The great news is that brokers who are already moving their small groups to DC are not only retaining the revenue from these groups, but many are increasing it as much as 50% by offering worksite voluntary benefits.

My consulting client Bill Hughes, of Hughes Benefits in Waco, Texas, recently moved a group client to defined contribution. Bill’s experience serves as a powerful case study in how DC can help you save — and increase — your small-group revenue.

DC case study

Bill’s client, a construction firm with 18 eligible full-time employees and 18 non-eligible hourly employees, was a $6,000 medical account for Bill. The employer, which had a $150,000 medical spend, announced they were through with benefits and dropping the health plan completely. As a result, Bill introduced the client to the defined contribution model. The construction firm could continue to offer benefits, pay the same or less than the current benefits budget and fix the benefit spend at a certain level.
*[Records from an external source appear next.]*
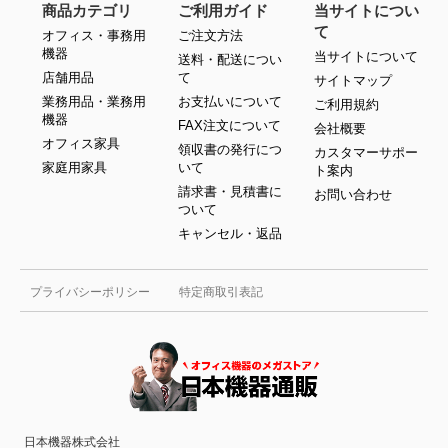
商品カテゴリ
ご利用ガイド
当サイトについ
て
オフィス・事務用
ご注文方法
機器
当サイトについて
送料・配送につい
店舗用品
て
サイトマップ
業務用品・業務用
お支払いについて
ご利用規約
機器
FAX注文について
会社概要
オフィス家具
領収書の発行につ
カスタマーサポー
家庭用家具
いて
ト案内
請求書・見積書に
お問い合わせ
ついて
キャンセル・返品
プライバシーポリシー
特定商取引表記
日本機器株式会社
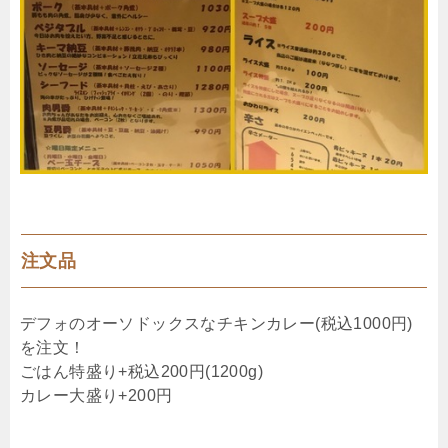
注文品
デフォのオーソドックスなチキンカレー(税込1000円)
を注文！
ごはん特盛り+税込200円(1200g)
カレー大盛り+200円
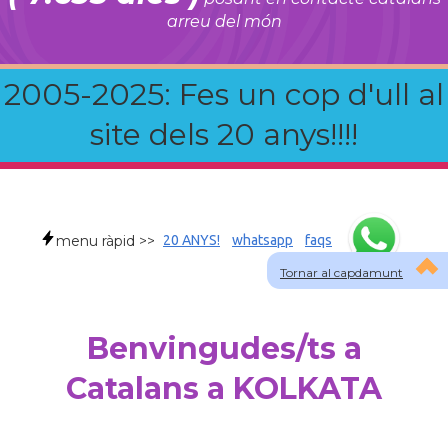
arreu del món
2005-2025: Fes un cop d'ull al
site dels 20 anys!!!!
menu ràpid >>
20 ANYS!
whatsapp
faqs
Tornar al capdamunt
Benvingudes/ts a
Catalans a KOLKATA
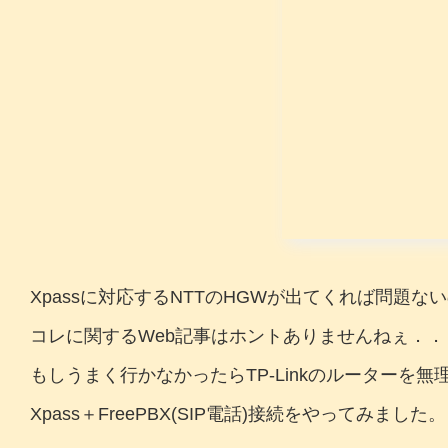
Xpassに対応するNTTのHGWが出てくれば問題な
コレに関するWeb記事はホントありませんねぇ．．
もしうまく行かなかったらTP-Linkのルーターを無
Xpass＋FreePBX(SIP電話)接続をやってみました。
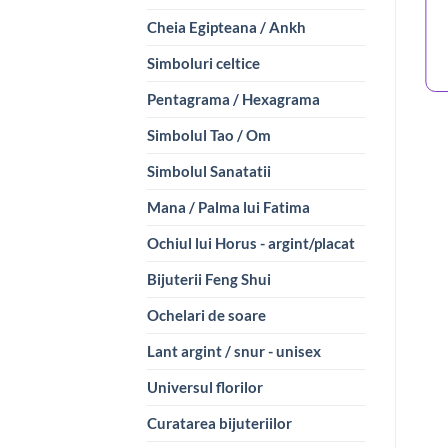
Cheia Egipteana / Ankh
Simboluri celtice
Pentagrama / Hexagrama
Simbolul Tao / Om
Simbolul Sanatatii
Mana / Palma lui Fatima
Ochiul lui Horus - argint/placat
Bijuterii Feng Shui
Ochelari de soare
Lant argint / snur - unisex
Universul florilor
Curatarea bijuteriilor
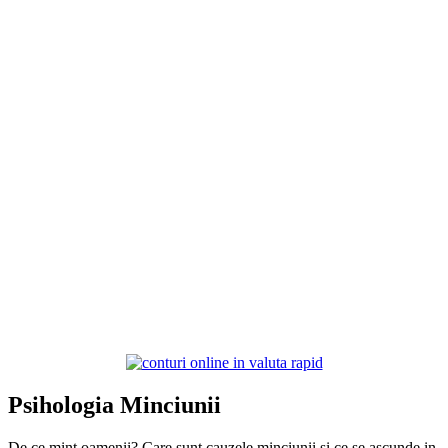
Psihologia Minciunii
De ce mint oamenii? Care sunt cauzele minciunii si ce se ascunde in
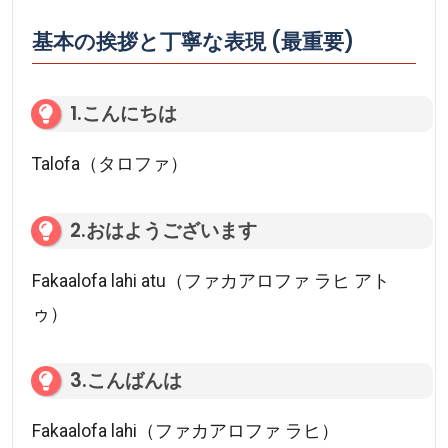
基本の挨拶と丁寧な表現 (最重要)
1.こんにちは
Talofa（タロファ）
2.おはようございます
Fakaalofa lahi atu（ファカアロファ ラヒ アト
ゥ）
3.こんばんは
Fakaalofa lahi（ファカアロファ ラヒ）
The owner decided to contribute $100 pre-tax monthly, $1,200 per year, to each employee, plus a salary bonus for health insurance. Bill and his staff met with each employee and enrolled most in the federal public exchange, since all were subsidy eligible. A benefit counselor also met one-on-one with each employee to educate and enroll them in supplemental worksite voluntary benefits, in this case accident, critical illness and short-term disability. Seventy percent of the employees bought one or more of the new supplemental plans.

For the business owner, he is able to continue offering benefits and now has a fixed and predictable benefit spend year over year. Oh, and his $150,000 yearly benefit spend fell to $100,000, dropping $50,000 off his bottom line. Think he’s happy with Bill?

As for Bill Hughes, he converted a $6,000 medical account to DC and earned more than $9,500 in total compensation. That’s $5,150 in voluntary commission and $4,500 in individual health commissions (6%). His compensation increased over 60%. Defined contribution for benefits: Employees win, the employer wins and the broker wins. BOOM.